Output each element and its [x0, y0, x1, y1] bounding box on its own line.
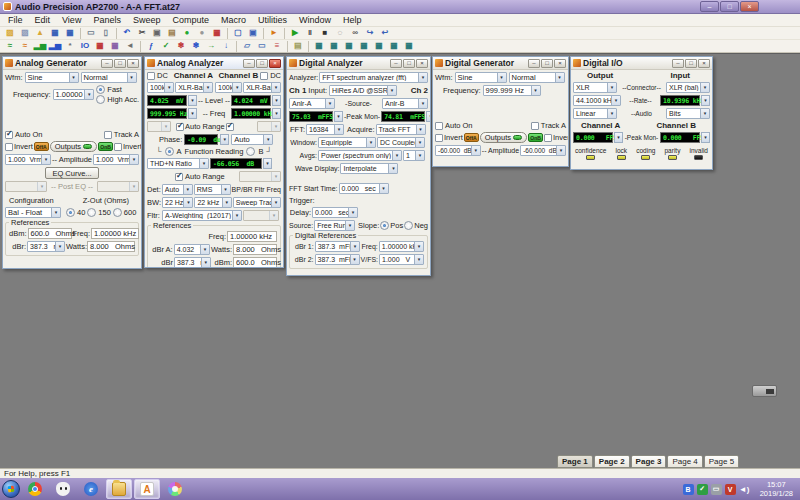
panel-minimize-button[interactable]: – [672, 59, 684, 68]
menu-compute[interactable]: Compute [166, 14, 215, 26]
freeze-a-icon[interactable]: ❄ [174, 40, 188, 52]
save-all-icon[interactable]: ▦ [63, 27, 77, 39]
ag-waveform-mode-select[interactable]: Normal [81, 72, 137, 83]
dropdown-arrow-icon[interactable] [272, 95, 281, 106]
ag-waveform-select[interactable]: Sine [25, 72, 79, 83]
aa-range-a-select[interactable]: 100k [147, 82, 174, 93]
dio-input-audio-select[interactable]: Bits [666, 108, 710, 119]
macro-run-icon[interactable]: ✓ [159, 40, 173, 52]
aa-range-b-select[interactable]: 100k [215, 82, 242, 93]
dg-amplitude-a-select[interactable]: -60.000 dBFS [435, 145, 481, 156]
taskbar-button-audio-precision[interactable]: A [134, 479, 160, 499]
menu-sweep[interactable]: Sweep [127, 14, 167, 26]
regulate-icon[interactable]: ◌ [333, 27, 347, 39]
panel-close-button[interactable]: × [554, 59, 566, 68]
dg-outputs-button[interactable]: Outputs [480, 132, 527, 143]
menu-edit[interactable]: Edit [29, 14, 57, 26]
window-layout-icon[interactable]: ▣ [246, 27, 260, 39]
ag-channel-b-state-button[interactable]: OnB [98, 142, 113, 151]
page-tab-5[interactable]: Page 5 [704, 455, 739, 468]
dropdown-arrow-icon[interactable] [272, 108, 281, 119]
new-data-icon[interactable]: ▲ [33, 27, 47, 39]
da-delay-select[interactable]: 0.000 sec [312, 207, 358, 218]
append-data-icon[interactable]: ↓ [219, 40, 233, 52]
monitor-window-icon[interactable]: ▭ [255, 40, 269, 52]
ag-configuration-select[interactable]: Bal - Float [5, 207, 61, 218]
da-vfs-select[interactable]: 1.000 V [379, 254, 424, 265]
dropdown-arrow-icon[interactable] [701, 95, 710, 106]
panel-minimize-button[interactable]: – [528, 59, 540, 68]
da-trigger-source-select[interactable]: Free Run [314, 220, 355, 231]
ag-zout-40-radio[interactable] [66, 208, 75, 217]
dio-output-rate-select[interactable]: 44.1000 kHz [573, 95, 621, 106]
aa-ref-freq-field[interactable]: 1.00000 kHz [227, 231, 277, 242]
learn-mode-icon[interactable]: ► [267, 27, 281, 39]
dg-track-a-checkbox[interactable] [531, 122, 539, 130]
open-test-icon[interactable]: ▨ [3, 27, 17, 39]
aa-dc-a-checkbox[interactable] [147, 72, 155, 80]
data-editor-6-icon[interactable]: ▦ [387, 40, 401, 52]
aa-input-b-select[interactable]: XLR-Bal [243, 82, 281, 93]
dg-waveform-select[interactable]: Sine [455, 72, 507, 83]
data-editor-7-icon[interactable]: ▦ [402, 40, 416, 52]
dio-input-connector-select[interactable]: XLR (bal) [666, 82, 710, 93]
analog-generator-panel-icon[interactable]: ≈ [3, 40, 17, 52]
dropdown-arrow-icon[interactable] [701, 132, 710, 143]
save-icon[interactable]: ▦ [48, 27, 62, 39]
paste-panel-icon[interactable]: ↩ [378, 27, 392, 39]
aa-bw-high-select[interactable]: 22 kHz [194, 197, 231, 208]
sweep-start-icon[interactable]: ▶ [288, 27, 302, 39]
ag-ref-freq-field[interactable]: 1.00000 kHz [91, 228, 139, 239]
aa-function-a-radio[interactable] [165, 147, 174, 156]
digital-io-panel-icon[interactable]: IO [78, 40, 92, 52]
da-dbr1-select[interactable]: 387.3 mFFS [315, 241, 360, 252]
regulation-panel-icon[interactable]: ▦ [108, 40, 122, 52]
page-tab-4[interactable]: Page 4 [667, 455, 702, 468]
aa-dbrb-select[interactable]: 387.3 mV [174, 257, 211, 268]
volume-icon[interactable]: ◄) [739, 484, 750, 495]
log-file-icon[interactable]: ▦ [210, 27, 224, 39]
page-tab-2[interactable]: Page 2 [594, 455, 630, 468]
da-avg-count-select[interactable]: 1 [403, 150, 425, 161]
da-source-a-select[interactable]: Anlr-A [289, 98, 335, 109]
aa-auto-range-b-checkbox[interactable] [226, 123, 234, 131]
taskbar-clock[interactable]: 15:07 2019/1/28 [755, 480, 798, 499]
page-tab-1[interactable]: Page 1 [557, 455, 593, 468]
start-button[interactable] [2, 480, 20, 498]
window-titlebar[interactable]: Audio Precision AP2700 - A-A FFT.at27 – … [0, 0, 800, 14]
aa-detector-select[interactable]: Auto [162, 184, 193, 195]
da-coupling-select[interactable]: DC Coupled [377, 137, 425, 148]
undo-icon[interactable]: ↶ [120, 27, 134, 39]
menu-view[interactable]: View [56, 14, 87, 26]
aa-det-mode-select[interactable]: RMS [194, 184, 231, 195]
digital-generator-titlebar[interactable]: Digital Generator – □ × [433, 57, 568, 70]
quick-launch-icon[interactable]: ▢ [231, 27, 245, 39]
dio-output-connector-select[interactable]: XLR [573, 82, 617, 93]
data-editor-3-icon[interactable]: ▦ [342, 40, 356, 52]
dg-waveform-mode-select[interactable]: Normal [509, 72, 565, 83]
panel-maximize-button[interactable]: □ [541, 59, 553, 68]
report-window-icon[interactable]: ▤ [291, 40, 305, 52]
analog-analyzer-panel-icon[interactable]: ▂▅ [33, 40, 47, 52]
panel-close-button[interactable]: × [416, 59, 428, 68]
menu-utilities[interactable]: Utilities [252, 14, 293, 26]
taskbar-button-foobar2000[interactable] [50, 479, 76, 499]
da-fft-length-select[interactable]: 16384 [306, 124, 344, 135]
panel-minimize-button[interactable]: – [101, 59, 113, 68]
dg-amplitude-b-select[interactable]: -60.000 dBFS [520, 145, 566, 156]
dropdown-arrow-icon[interactable] [614, 132, 623, 143]
aa-filter-select[interactable]: A-Weighting (12017) [162, 210, 242, 221]
panel-maximize-button[interactable]: □ [114, 59, 126, 68]
dropdown-arrow-icon[interactable] [188, 95, 197, 106]
menu-file[interactable]: File [2, 14, 29, 26]
da-slope-neg-radio[interactable] [404, 221, 413, 230]
da-avgs-select[interactable]: Power (spectrum only) [318, 150, 402, 161]
ag-track-a-checkbox[interactable] [104, 131, 112, 139]
dropdown-arrow-icon[interactable] [188, 108, 197, 119]
cut-icon[interactable]: ✂ [135, 27, 149, 39]
panel-close-button[interactable]: × [127, 59, 139, 68]
pen-input-icon[interactable]: ▭ [711, 484, 722, 495]
settling-panel-icon[interactable]: * [63, 40, 77, 52]
security-check-icon[interactable]: ✓ [697, 484, 708, 495]
dio-output-audio-select[interactable]: Linear [573, 108, 617, 119]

**TASK**
Tally the lines in the records that hold the word "mode". Give only the total.

**PROBLEM SOLUTION**
4